Member of Parliament for Billericay
- In office 11 June 1987 – 14 May 2001
- Preceded by: Harvey Proctor
- Succeeded by: John Baron

Personal details
- Born: Teresa Ellen Moore 30 September 1931 Putney, London, England
- Died: 28 August 2015 (aged 83) Grays, Essex, England
- Party: Conservative; UKIP;
- Spouses: James Gorman ​ ​(m. 1952; died 2008)​; Peter Clarke ​(m. 2010)​;
- Profession: Politics, teaching, sales, property management

= Teresa Gorman =

British politician (1931–2015)

Teresa Ellen Gorman (30 September 1931 – 28 August 2015) was a British politician. She was Conservative Member of Parliament (MP) for Billericay, in the county of Essex, from 1987 to 2001 when she stood down. She was a leading figure in the rebellions over the Maastricht Treaty that nearly brought down John Major's government. She worked in both education and business.

== Early life ==
Gorman was born Teresa Ellen Moore in Putney, London, England. Her father was a demolition contractor, her mother a waitress. She was educated at Fulham County School in London, leaving the all-girls grammar school at 16, at her parents' insistence to start work. She then trained to teach at Brighton Teacher Training College, qualifying in 1951. While working as a teacher, she studied biology and zoology part-time at University College London, graduating with first class honours.
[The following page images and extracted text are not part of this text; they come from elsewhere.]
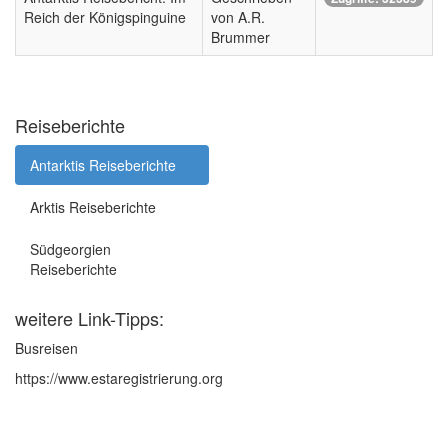
Reich der Königspinguine
von A.R.
Brummer
Reiseberichte
Antarktis Reiseberichte
Arktis Reiseberichte
Südgeorgien
Reiseberichte
weitere Link-Tipps:
Busreisen
https://www.estaregistrierung.org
After marrying her first husband, James Gorman, whose surname she would keep throughout her life, she worked on an exchange programme in New York City. Besides teaching she ran a business selling teaching aids, Banta, and was involved in property development with her first husband.

== Political career ==
Under her maiden name Moore, Gorman attempted to enter the House of Commons as an Independent candidate for the Conservative-held seat of Streatham in the October 1974 general election, polling 210 votes. In the same year she founded (and later chaired) the Alliance of Small Firms & Self-Employed People. She later sat as an elected member of Westminster City Council from 1982 to 1986.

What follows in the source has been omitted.